Record set
>>>>

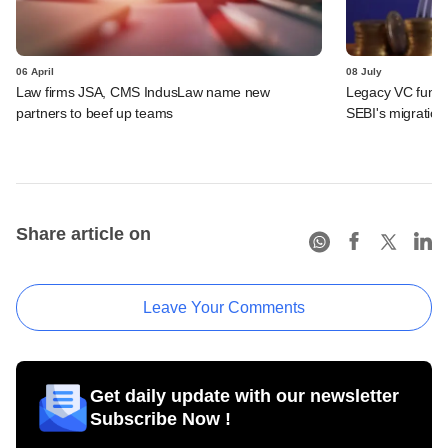
06 April
08 July
Law firms JSA, CMS IndusLaw name new
Legacy VC funds 
partners to beef up teams
SEBI's migration
Share article on
Leave Your Comments
Get daily update with our newsletter
Subscribe Now !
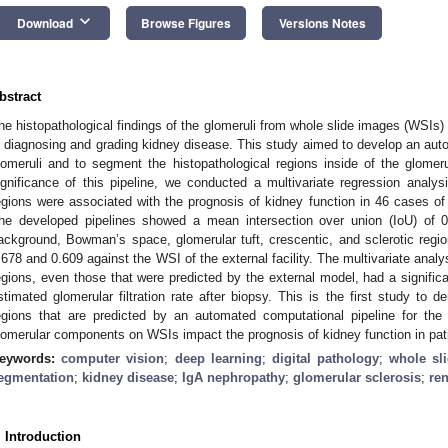
keyboard_arrow_down
Download
Browse Figures
Versions Notes
bstract
he histopathological findings of the glomeruli from whole slide images (WSIs) 
n diagnosing and grading kidney disease. This study aimed to develop an auto
lomeruli and to segment the histopathological regions inside of the glome
ignificance of this pipeline, we conducted a multivariate regression analys
egions were associated with the prognosis of kidney function in 46 cases o
he developed pipelines showed a mean intersection over union (IoU) of 0.
ackground, Bowman’s space, glomerular tuft, crescentic, and sclerotic region
.678 and 0.609 against the WSI of the external facility. The multivariate analys
egions, even those that were predicted by the external model, had a signific
stimated glomerular filtration rate after biopsy. This is the first study to d
egions that are predicted by an automated computational pipeline for the 
lomerular components on WSIs impact the prognosis of kidney function in pat
eywords:
computer vision
;
deep learning
;
digital pathology
;
whole sl
egmentation
;
kidney disease
;
IgA nephropathy
;
glomerular sclerosis
;
re
. Introduction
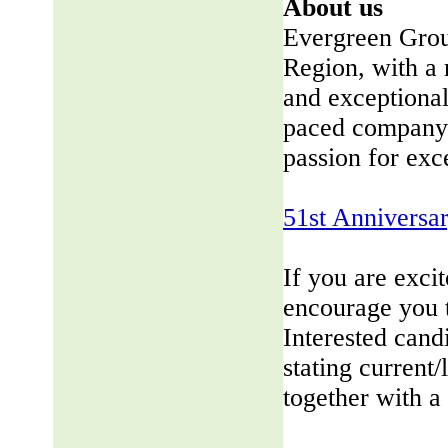
About us
Evergreen Group
Region, with a 
and exceptional
paced company 
passion for exc
51st Anniversa
If you are exci
encourage you 
Interested cand
stating current/
together with a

<<<<

Exercise objective
Pictures stay out; output the lines from the top of the listing above through the line containing "lomeruli and to", exactly as they stand.

Solution
06 April
08 July
Law firms JSA, CMS IndusLaw name new
Legacy VC funds 
partners to beef up teams
SEBI's migration
Share article on
Leave Your Comments
Get daily update with our newsletter
Subscribe Now !
keyboard_arrow_down
Download
Browse Figures
Versions Notes
bstract
he histopathological findings of the glomeruli from whole slide images (WSIs) 
n diagnosing and grading kidney disease. This study aimed to develop an auto
lomeruli and to segment the histopathological regions inside of the glome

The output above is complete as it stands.